Mitochondria are the power supplies inside every cell. In neurological diseases, something happens to the mitochondria, causing them to swell and then explode.
"If we can find a drug to protect the mitochondria and keep it from swelling, we may be able to stop or slow the progress of the diseases," Gourley said.
To do that, he's working with Marcus Keep, a neurosurgeon at University of New Mexico Hospital. Keep is testing Cyclosporin A, an immunosuppresive medication, as a way to seal mitochondria and keep it from being damaged.
Cell samples are sucked through a small plastic tube and pulled over the surface of the laser, then pulled away again through another small tube. As samples pass by, the laser flashes through them and a sensor above tells a computer how the light has changed.

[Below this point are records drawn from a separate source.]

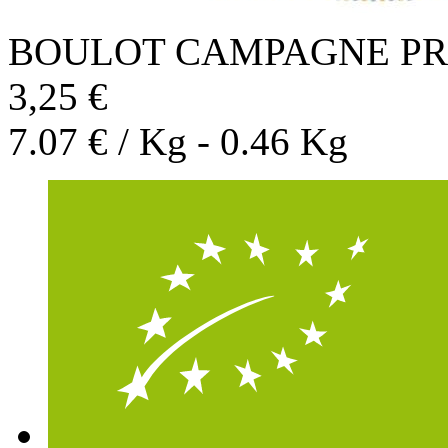
BOULOT CAMPAGNE PR
3,25 €
7.07 € / Kg - 0.46 Kg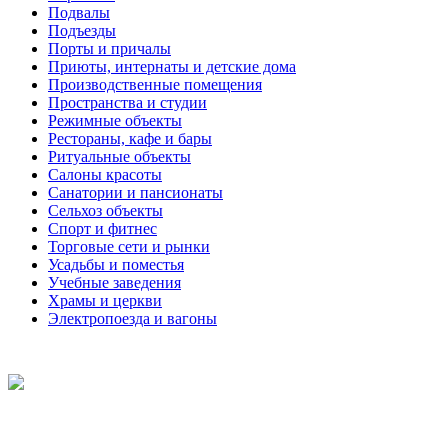
Подвалы
Подъезды
Порты и причалы
Приюты, интернаты и детские дома
Производственные помещения
Пространства и студии
Режимные объекты
Рестораны, кафе и бары
Ритуальные объекты
Салоны красоты
Санатории и пансионаты
Сельхоз объекты
Спорт и фитнес
Торговые сети и рынки
Усадьбы и поместья
Учебные заведения
Храмы и церкви
Электропоезда и вагоны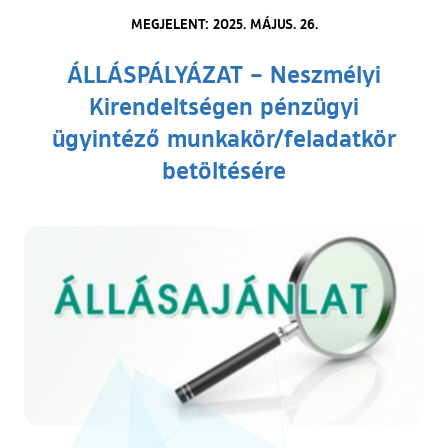
MEGJELENT: 2025. MÁJUS. 26.
ÁLLÁSPÁLYÁZAT – Neszmélyi
Kirendeltségen pénzügyi
ügyintéző munkakör/feladatkör
betöltésére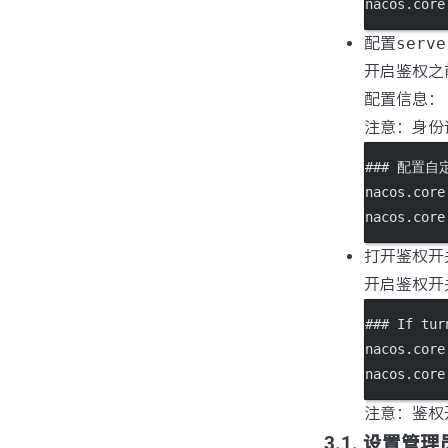
nacos.core
配置
serve
开启鉴权之前
配置信息：
注意：身份
### 配置
nacos.core
nacos.core
打开鉴权开
开启鉴权开关，
### If tur
nacos.core
nacos.core
注意：鉴权
3.1. 设置管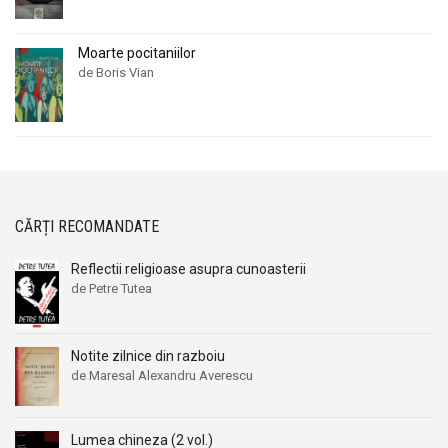
Moarte pocitaniilor
de Boris Vian
CĂRȚI RECOMANDATE
Reflectii religioase asupra cunoasterii
de Petre Tutea
Notite zilnice din razboiu
de Maresal Alexandru Averescu
Lumea chineza (2 vol.)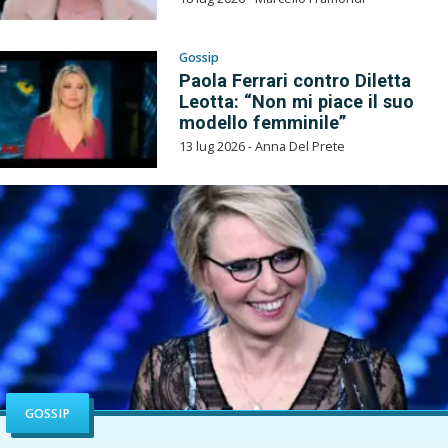
Gossip
Paola Ferrari contro Diletta
Leotta: “Non mi piace il suo
modello femminile”
13 lug 2026 - Anna Del Prete
GOSSIP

"It's the perfect testing method for Cyclosporin A and other drugs that are very expensive to test through other means," Singer said. "Often, other methods like electron microscopy take days to use."
Electron microscopes cost about $500,000. Gourley's method - when a full-scale drug-testing machine is built from it - will cost about $100,000, he said.
With the method, hundreds of mitochondria can run through the machine in a minute.
"Hopefully, this will help doctors find a cure, or a better way to fight these diseases, more quickly," Gourley said.
Gourley won a Department of Energy award for his research in August in the Chunky Bullet Competition. He will present his findings at the Photonics West Conference in San Jose in January and has a paper coming out in the proceedings from that conference.
Gourley plans to use his device to see even smaller objects, such as strands of viruses and pathogens.
"That has obvious homeland security applications," he said. "If we can see different types of viruses, which are smaller than mitochondria, we can tell right away if people are being exposed to something like a biological weapon."